The only major problem is the draw. The Williams sisters are both in the top half of the bracket and slated to meet in the fourth round, far too early in the tournament for such a classic matchup. The women's final of the U.S. Open is the only tennis match that starts in prime time on network television and the Williamses are the reason why.


Venus Williams cemented her spot among the all-time greats of her sport with her fifth Wimbledon singles title in July. With this U.S. Open, Serena can start to assure her spot in the inner circle of greatness. The Open has a surface well suited to her playing style and rust certainly won't be a factor. This has been her stage. During her 1999 finals win, I recall being on the streets of New York and the vibe seemed distracted as if there was something more important going on. 2002 will be remembered for Serena's attire, but her catsuit seems prescient now rather than garish. Since then, we've watched an endless procession of swimmers, sprinters and even Australian women's basketball players compete in the Beijing Olympics in similar outfits. An athletic body is typically earned with hard work and is worthy of a bit of self-celebration.

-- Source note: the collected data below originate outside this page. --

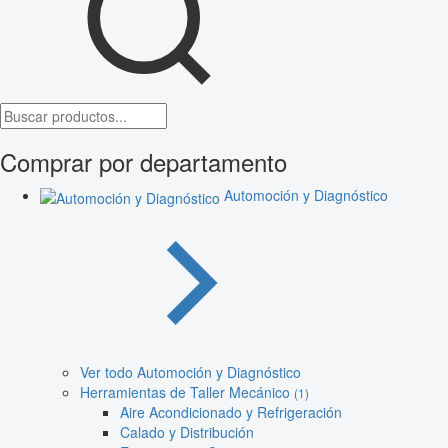
Comprar por departamento
Automoción y Diagnóstico
Ver todo Automoción y Diagnóstico
Herramientas de Taller Mecánico
(1)
Aire Acondicionado y Refrigeración
Calado y Distribución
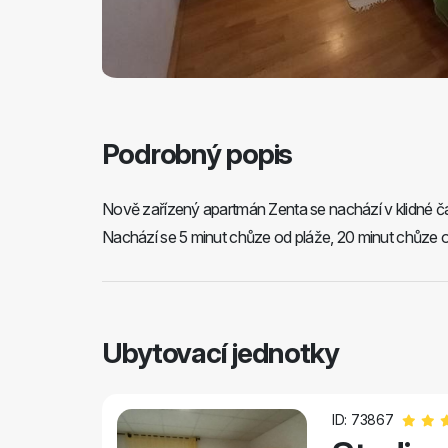
Podrobný popis
Nově zařízený apartmán Zenta se nachází v klidné čás
Nachází se 5 minut chůze od pláže, 20 minut chůze 
Ubytovací jednotky
ID: 73867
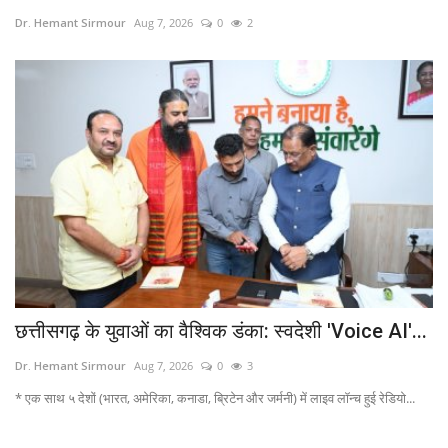
Dr. Hemant Sirmour
Aug 7, 2026
0
2
खेल
टेक न्यूज
लाइफस्टाइल
वीडियो
ज्योतिष
संस्कृति मंच
छत्तीसगढ़ के युवाओं का वैश्विक डंका: स्वदेशी 'Voice AI'...
Dr. Hemant Sirmour
Aug 7, 2026
0
3
* एक साथ ५ देशों (भारत, अमेरिका, कनाडा, ब्रिटेन और जर्मनी) में लाइव लॉन्च हुई रेडियो...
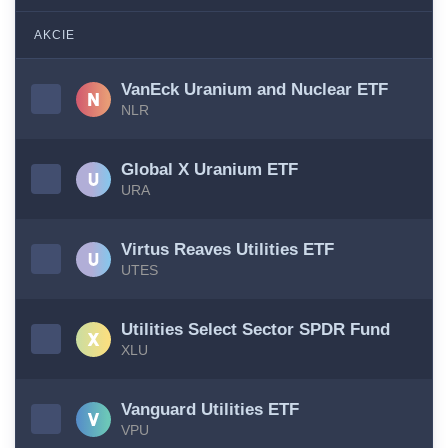
AKCIE
VanEck Uranium and Nuclear ETF
NLR
Global X Uranium ETF
URA
Virtus Reaves Utilities ETF
UTES
Utilities Select Sector SPDR Fund
XLU
Vanguard Utilities ETF
VPU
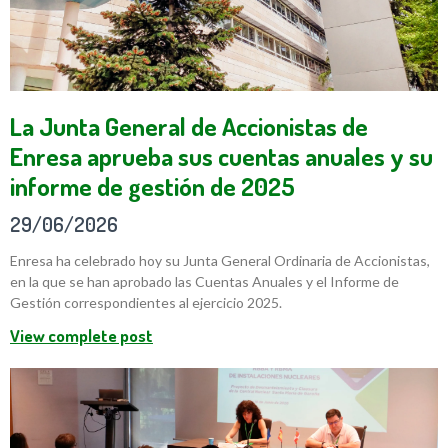
La Junta General de Accionistas de
Enresa aprueba sus cuentas anuales y su
informe de gestión de 2025
29/06/2026
Enresa ha celebrado hoy su Junta General Ordinaria de Accionistas,
en la que se han aprobado las Cuentas Anuales y el Informe de
Gestión correspondientes al ejercicio 2025.
View complete post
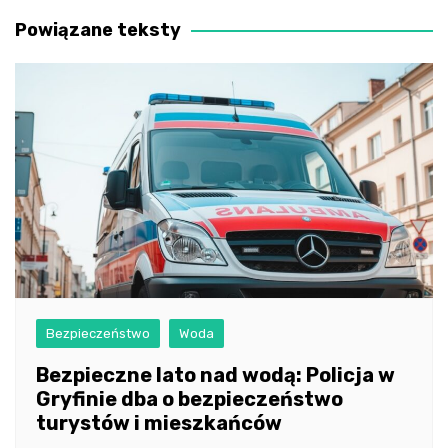
wpisu
Powiązane teksty
Bezpieczeństwo
Woda
Bezpieczne lato nad wodą: Policja w
Gryfinie dba o bezpieczeństwo
turystów i mieszkańców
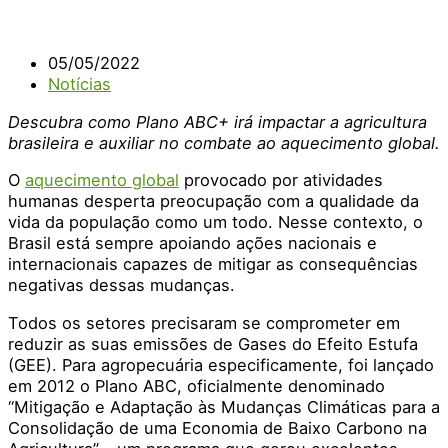
05/05/2022
Notícias
Descubra como Plano ABC+ irá impactar a agricultura
brasileira e auxiliar no combate ao aquecimento global.
O
aquecimento global
provocado por atividades
humanas desperta preocupação com a qualidade da
vida da população como um todo. Nesse contexto, o
Brasil está sempre apoiando ações nacionais e
internacionais capazes de mitigar as consequências
negativas dessas mudanças.
Todos os setores precisaram se comprometer em
reduzir as suas emissões de Gases do Efeito Estufa
(GEE). Para agropecuária especificamente, foi lançado
em 2012 o Plano ABC, oficialmente denominado
“Mitigação e Adaptação às Mudanças Climáticas para a
Consolidação de uma Economia de Baixo Carbono na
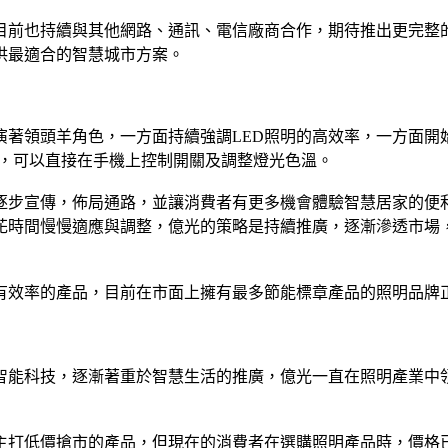
目前也持續與其他網路、通訊、電信廠商合作，期待推出更完整
供最適合的智慧城市方案。
演著領頭羊角色，一方面持續強調LED照明的高效率，一方面開
APP，可以直接在手機上控制開關及調整燈光色溫。
逐步宣傳，佈局通路，並讓消費者有更多機會體驗智慧居家的便
花時間慢慢適應與調整，億光的策略是持續推廣，逐漸滲透市場
有效率的產品，目前在市面上擁有最多節能標章產品的照明品牌
的智能科技，逐漸著重於智慧生活的推廣，億光一直在照明產業中
主打低價搶市的產品，但現在的消費者在選購照明產品時，價格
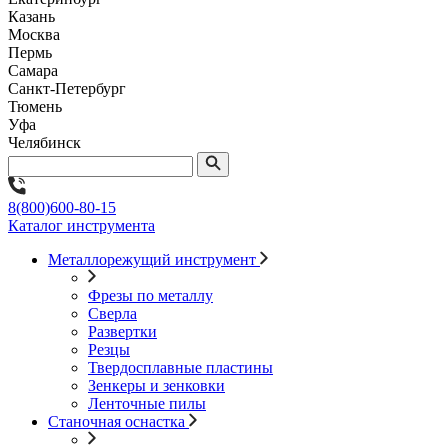
Казань
Москва
Пермь
Самара
Санкт-Петербург
Тюмень
Уфа
Челябинск
8(800)600-80-15
Каталог инструмента
Металлорежущий инструмент
Фрезы по металлу
Сверла
Развертки
Резцы
Твердосплавные пластины
Зенкеры и зенковки
Ленточные пилы
Станочная оснастка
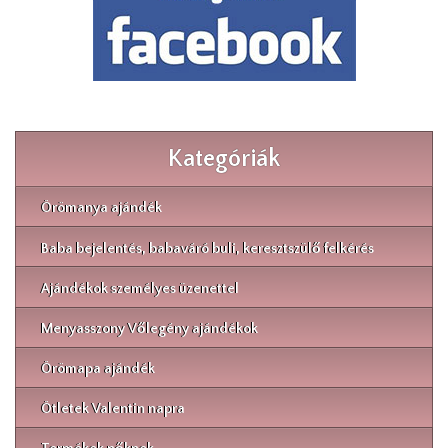
Kategóriák
Örömanya ajándék
Baba bejelentés, babaváró buli, keresztszülő felkérés
Ajándékok személyes üzenettel
Menyasszony Vőlegény ajándékok
Örömapa ajándék
Ötletek Valentin napra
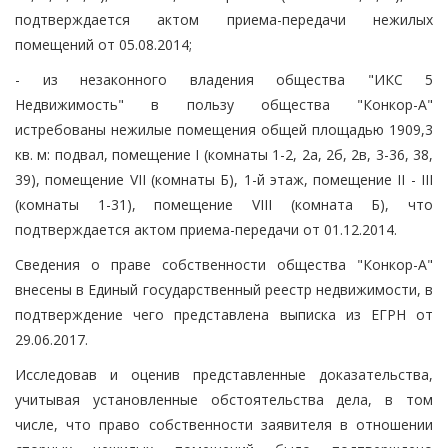
подтверждается актом приема-передачи нежилых
помещений от 05.08.2014;
- из незаконного владения общества "ИКС 5
Недвижимость" в пользу общества "Конкор-А"
истребованы нежилые помещения общей площадью 1909,3
кв. м: подвал, помещение I (комнаты 1-2, 2а, 2б, 2в, 3-36, 38,
39), помещение VII (комнаты Б), 1-й этаж, помещение II - III
(комнаты 1-31), помещение VIII (комната Б), что
подтверждается актом приема-передачи от 01.12.2014.
Сведения о праве собственности общества "Конкор-А"
внесены в Единый государственный реестр недвижимости, в
подтверждение чего представлена выписка из ЕГРН от
29.06.2017.
Исследовав и оценив представленные доказательства,
учитывая установленные обстоятельства дела, в том
числе, что право собственности заявителя в отношении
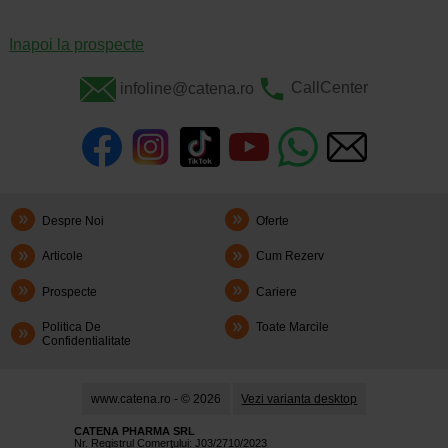
Inapoi la prospecte
infoline@catena.ro
CallCenter
Despre Noi
Oferte
Articole
Cum Rezerv
Prospecte
Cariere
Politica De
Toate Marcile
Confidentialitate
www.catena.ro - © 2026
Vezi varianta desktop
CATENA PHARMA SRL
Nr. Registrul Comerţului: J03/2710/2023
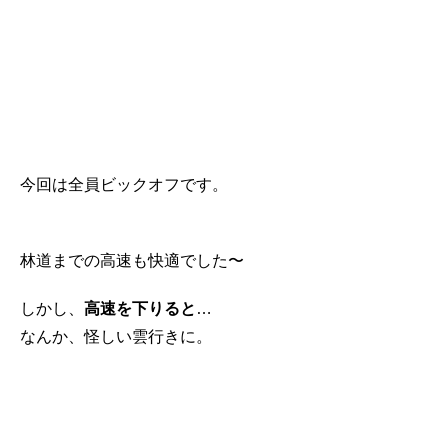
今回は全員ビックオフです。
林道までの高速も快適でした〜
しかし、
高速を下りると
…
なんか、怪しい雲行きに。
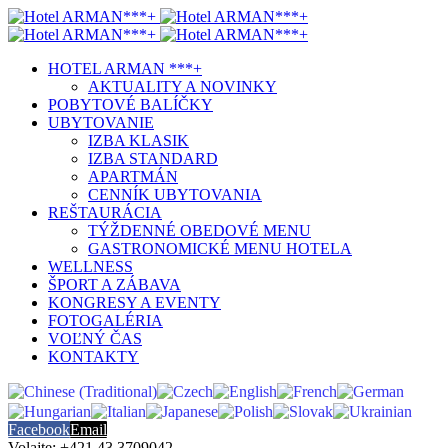
HOTEL ARMAN ***+
AKTUALITY A NOVINKY
POBYTOVÉ BALÍČKY
UBYTOVANIE
IZBA KLASIK
IZBA STANDARD
APARTMÁN
CENNÍK UBYTOVANIA
REŠTAURÁCIA
TÝŽDENNÉ OBEDOVÉ MENU
GASTRONOMICKÉ MENU HOTELA
WELLNESS
ŠPORT A ZÁBAVA
KONGRESY A EVENTY
FOTOGALÉRIA
VOĽNÝ ČAS
KONTAKTY
Facebook
Email
Volajte: +421 43 3709042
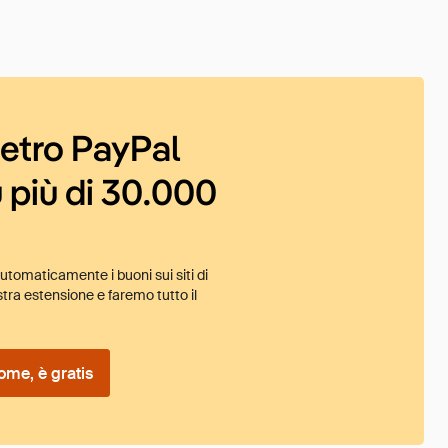
ietro PayPal
 più di 30.000
tomaticamente i buoni sui siti di
tra estensione e faremo tutto il
ome, è gratis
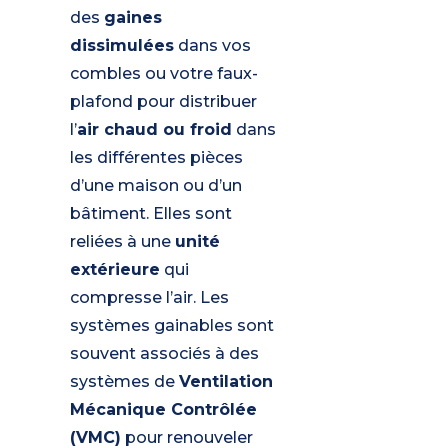
des
gaines
dissimulées
dans vos
combles ou votre faux-
plafond pour distribuer
l’
air chaud ou froid
dans
les différentes pièces
d’une maison ou d’un
bâtiment. Elles sont
reliées à une
unité
extérieure
qui
compresse l’air. Les
systèmes gainables sont
souvent associés à des
systèmes de
Ventilation
Mécanique Contrôlée
(VMC)
pour renouveler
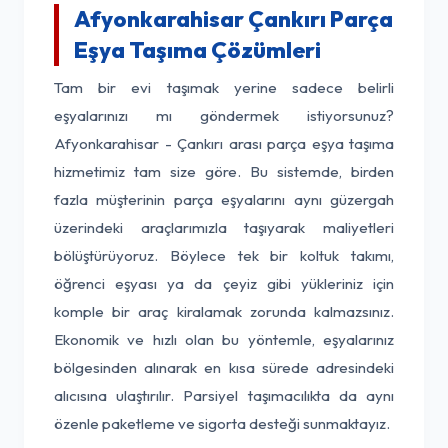
Afyonkarahisar Çankırı Parça
Eşya Taşıma Çözümleri
Tam bir evi taşımak yerine sadece belirli
eşyalarınızı mı göndermek istiyorsunuz?
Afyonkarahisar - Çankırı arası parça eşya taşıma
hizmetimiz tam size göre. Bu sistemde, birden
fazla müşterinin parça eşyalarını aynı güzergah
üzerindeki araçlarımızla taşıyarak maliyetleri
bölüştürüyoruz. Böylece tek bir koltuk takımı,
öğrenci eşyası ya da çeyiz gibi yükleriniz için
komple bir araç kiralamak zorunda kalmazsınız.
Ekonomik ve hızlı olan bu yöntemle, eşyalarınız
bölgesinden alınarak en kısa sürede adresindeki
alıcısına ulaştırılır. Parsiyel taşımacılıkta da aynı
özenle paketleme ve sigorta desteği sunmaktayız.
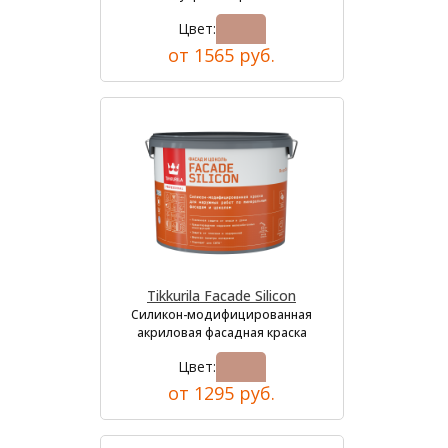
Цвет:
от 1565 руб.
Tikkurila Facade Silicon
Силикон-модифицированная
акриловая фасадная краска
Цвет:
от 1295 руб.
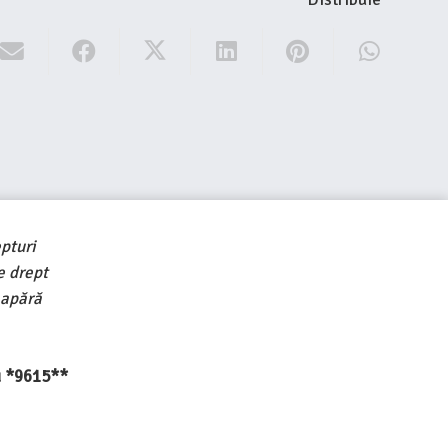
pturi
e drept
 apără
au *9615**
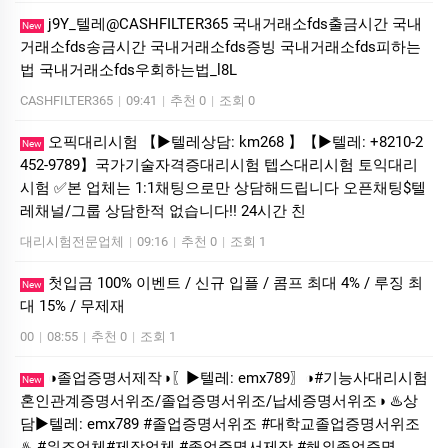
j9Y_텔레@CASHFILTER365 국내거래소fds출금시간 국내
New
거래소fds송금시간 국내거래소fds증빙 국내거래소fds피하는
법 국내거래소fds우회하는법_l8L
CASHFILTER365
|
09:41
|
추천 0
|
조회 0
오픽대리시험 【▶텔레상담: km268 】【▶텔레: +8210-2
New
452-9789】국가기술자격증대리시험 텝스대리시험 토익대리
시험 ✅본 업체는 1:1채팅으로만 상담해드립니다 오픈채팅$텔
레채널/그룹 상담한적 없습니다!! 24시간 친
대리시험전문업체
|
09:16
|
추천 0
|
조회 1
첫입금 100% 이벤트 / 신규 입플 / 콤프 최대 4% / 루징 최
New
대 15% / 무제재
00
|
08:55
|
추천 0
|
조회 1
◑졸업증명서제작◑〖▶텔레: emx789〗◑#기능사대리시험
New
혼인관계증명서위조/졸업증명서위조/납세증명서위조◑ ♨️상
담▶텔레: emx789 #졸업증명서위조 #대학교졸업증명서위조
♨️ #위조업체#제작업체 #졸업증명서제작 #해외졸업증명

Serena's legacy will depend on winning Grand Slam events. So far she is a few wins shy of 400, which pales compared to Steffi Graf's 900 or Martina Navratilova's 1442. However, she is still in her first act. Williams turns 27 in a few weeks, and she's in a sport where many top players are long gone by that age. In other words, we're still seeing the first phase of a career that could, barring injury, go on for a very long time.


Martin Johnson is a New York writer.